In a perfect world, Niall, I would want to learn Tai Chi from you or at least visit your school since at least you talk a good game. Maybe we could get together and find a way to promote Tai Chi and help people. But this isn't a perfect world, there are many problems in this world. I am looking to work with people who are trying to be part of the solution to these problems. I'd like to think you are faking your weird attitude to try and solve the problems in this world. So I forgive you.




So, that's your game troll? Quote everything that suits your twisting fallacious arguments and leave out the parts that already answer and destroy your argument?
Parts like this:

Now you are being deliberately deceiptful... Cheng Tin Hung didn't align himself with any of the famous families... BUT he had a lineage...
do you even understand the term?

On that website there is even a page "wudang style" with a graph of the lineage... dont play the fool... you set out to play the gallery with lies and half-truths... exactly as you plan to play your unfortunate students.

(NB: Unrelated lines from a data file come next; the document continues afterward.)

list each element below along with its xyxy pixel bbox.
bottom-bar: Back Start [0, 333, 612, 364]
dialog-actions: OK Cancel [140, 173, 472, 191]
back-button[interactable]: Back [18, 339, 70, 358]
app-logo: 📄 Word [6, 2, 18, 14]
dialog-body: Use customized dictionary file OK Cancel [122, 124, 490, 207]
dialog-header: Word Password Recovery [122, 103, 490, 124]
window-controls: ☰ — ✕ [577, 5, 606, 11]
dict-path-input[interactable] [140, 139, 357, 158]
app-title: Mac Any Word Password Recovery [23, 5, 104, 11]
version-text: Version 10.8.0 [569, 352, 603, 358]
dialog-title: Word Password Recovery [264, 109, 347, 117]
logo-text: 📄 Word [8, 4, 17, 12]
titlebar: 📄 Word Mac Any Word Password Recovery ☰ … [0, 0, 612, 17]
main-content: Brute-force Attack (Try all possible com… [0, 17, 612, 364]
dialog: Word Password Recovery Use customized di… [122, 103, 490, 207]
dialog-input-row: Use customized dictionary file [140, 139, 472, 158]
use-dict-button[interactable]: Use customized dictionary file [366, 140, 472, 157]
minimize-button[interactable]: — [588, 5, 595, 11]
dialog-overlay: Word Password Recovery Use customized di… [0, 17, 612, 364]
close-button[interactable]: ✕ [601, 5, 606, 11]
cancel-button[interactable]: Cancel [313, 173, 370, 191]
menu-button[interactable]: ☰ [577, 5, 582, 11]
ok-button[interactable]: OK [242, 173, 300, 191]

http://www.taichichuan.co.uk/informatio ... i_chi.html



So I guess you are playing the gallery - troll style? Misquote / snip here / edit there, so as to fool the inattentive? Well for those others who you hope to confuse....

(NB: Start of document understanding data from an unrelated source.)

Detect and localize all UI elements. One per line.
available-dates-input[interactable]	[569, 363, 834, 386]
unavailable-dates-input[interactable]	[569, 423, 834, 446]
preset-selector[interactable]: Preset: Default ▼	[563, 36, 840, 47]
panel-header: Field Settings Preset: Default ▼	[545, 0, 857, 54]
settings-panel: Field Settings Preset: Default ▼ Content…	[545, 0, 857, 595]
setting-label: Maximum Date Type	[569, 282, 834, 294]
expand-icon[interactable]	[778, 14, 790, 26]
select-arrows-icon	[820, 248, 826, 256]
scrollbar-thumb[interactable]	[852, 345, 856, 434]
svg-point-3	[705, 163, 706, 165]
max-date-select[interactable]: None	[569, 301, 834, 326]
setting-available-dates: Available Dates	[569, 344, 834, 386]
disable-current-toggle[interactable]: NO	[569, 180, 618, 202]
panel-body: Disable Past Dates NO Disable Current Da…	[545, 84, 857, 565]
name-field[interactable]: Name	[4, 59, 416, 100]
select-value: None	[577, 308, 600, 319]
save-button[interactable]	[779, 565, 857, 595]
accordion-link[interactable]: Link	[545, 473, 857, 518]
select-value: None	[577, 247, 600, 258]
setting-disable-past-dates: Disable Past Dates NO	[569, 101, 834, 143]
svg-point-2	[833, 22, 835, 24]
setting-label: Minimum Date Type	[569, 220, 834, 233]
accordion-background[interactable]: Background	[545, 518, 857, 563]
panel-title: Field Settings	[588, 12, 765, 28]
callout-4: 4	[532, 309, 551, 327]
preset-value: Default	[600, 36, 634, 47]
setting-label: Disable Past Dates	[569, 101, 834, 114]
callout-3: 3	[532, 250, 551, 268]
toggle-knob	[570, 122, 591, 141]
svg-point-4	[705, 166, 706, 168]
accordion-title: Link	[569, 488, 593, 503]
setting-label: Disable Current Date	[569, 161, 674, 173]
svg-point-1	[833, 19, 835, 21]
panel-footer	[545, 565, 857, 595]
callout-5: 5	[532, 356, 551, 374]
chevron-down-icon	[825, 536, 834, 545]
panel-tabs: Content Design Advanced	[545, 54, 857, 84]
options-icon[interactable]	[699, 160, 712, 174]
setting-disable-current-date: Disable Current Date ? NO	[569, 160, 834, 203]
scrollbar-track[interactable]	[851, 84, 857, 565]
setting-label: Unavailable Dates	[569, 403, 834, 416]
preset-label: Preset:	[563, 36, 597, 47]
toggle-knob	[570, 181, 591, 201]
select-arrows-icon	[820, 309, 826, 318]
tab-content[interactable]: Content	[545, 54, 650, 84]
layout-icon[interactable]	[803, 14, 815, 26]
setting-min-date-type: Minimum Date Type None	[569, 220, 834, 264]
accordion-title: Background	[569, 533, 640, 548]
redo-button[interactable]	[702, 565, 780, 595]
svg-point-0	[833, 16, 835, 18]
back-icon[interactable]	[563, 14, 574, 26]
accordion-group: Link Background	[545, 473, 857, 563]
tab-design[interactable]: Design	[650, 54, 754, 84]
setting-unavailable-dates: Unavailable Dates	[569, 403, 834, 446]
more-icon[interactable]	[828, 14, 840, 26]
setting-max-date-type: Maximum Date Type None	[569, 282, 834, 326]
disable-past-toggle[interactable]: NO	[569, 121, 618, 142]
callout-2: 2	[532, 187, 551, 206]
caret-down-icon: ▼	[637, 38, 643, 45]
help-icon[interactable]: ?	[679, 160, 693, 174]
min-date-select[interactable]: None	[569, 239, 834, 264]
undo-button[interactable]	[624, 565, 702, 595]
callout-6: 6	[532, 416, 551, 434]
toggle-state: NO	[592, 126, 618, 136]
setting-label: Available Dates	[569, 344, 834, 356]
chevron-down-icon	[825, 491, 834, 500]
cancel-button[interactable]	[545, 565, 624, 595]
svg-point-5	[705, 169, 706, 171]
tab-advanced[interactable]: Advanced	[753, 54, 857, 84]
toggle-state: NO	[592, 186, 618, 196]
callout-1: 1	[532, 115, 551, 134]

Here's my, My Sifu and Cheng tin-hung's lineage... (Cheng Tin-hung who in a published interview with the current gate-keeper of Wu style was said to be one-time gate-keeper of same style... Wudang / Practical and Wu are closely related. )

A "lineage" according to the Oxford dictionary means:
Direct descent from an ancestor; ancestry or pedigree.


There is a direct line of Tai Chi Chuan senior disciples (those authorized to have students baishi under them - if you understand the weight that carries..)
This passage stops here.